This “all encompassing” feeling made me think about April, Eclipse Season, Mercury retrograde, and the other transits of this month. If you feel you’re in a fish tank or a spaceship and/or a wholly unfamiliar landscape that’s slightly or majorly disorienting, you aren’t alone.

My advice, if you can, is to take some time and do nothing. Let your feeling guide you to the next thing. Even if it’s just for an hour, five minutes, one minute. Try to un-trap yourself. We all get trapped in the day’s karma, whatever’s on the table. I’m trying it today and it’s hard. I have work to do, but I have to make myself un-trap and unwind and be led. I have to wait, at least a little bit. I’ll get back to the work. It’ll get done. Work-work, school-work, house-work but for a minute or more I recommend time to wander even if it’s in your own spaces. Why do this? For sanity. For a little slice of sanity. Imagine there’s nothing to fix, not the house, not your soul, not your present, past, future anything.

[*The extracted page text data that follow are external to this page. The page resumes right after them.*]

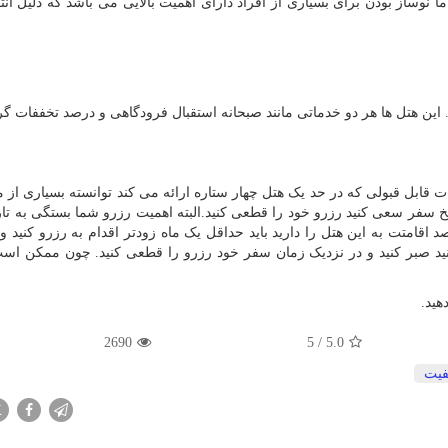
نوساز بودن برای بسیاری از افراد دارای اهمیت بالایی می باشد که دلیل انت
د. این هتل ها هر دو خدماتی مانند صبحانه استقبال فرودگاهی و درصد تخففات 
ت قابل قبولی که در حد یک هتل چهار ستاره ارائه می کند توانسته بسیاری از 
 سفر سعی کنید رزرو خود را قطعی کنید.البته اهمیت رزرو شما بستگی به تا
 اقامتت به این هتل را دارید باید حداقل یک ماه زودتر اقدام به رزرو کنید و 
نید صبر کنید و در نزدیک زمان سفر خود رزرو را قطعی کنید. چون ممکن است 
هید.
2690
5
/
5.0
فیت
X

That you can leave it all be. It’s kinda like dying while you’re still alive. You don’t need to adjust the rabbit ears on the television. I know only some of you get that reference 😉 Watch the time go by. Really. And by that I don’t mean mindless scrolling. Be in time.

Today the men continue to build the building across the street from me. I don’t know what phase they’re in except that it’s a new one. Every day a new sound. Is today clanging day? Is today can’t hear myself think day? Is today buzzing and whirring? Is today the hammer of the gods? I drew the blinds. Not in the mood for any unnecessary company.

So I’m feeling this Mercury retrograde might be a fierce one. It’s in Aries after all which is an amped up sign to begin with. And this phrase is coming to mind: misplaced clues. I tend to think of the retrograde as a lost and found so who knows. Maybe you’ll find a lost piece of yourself. It’s right where you left it.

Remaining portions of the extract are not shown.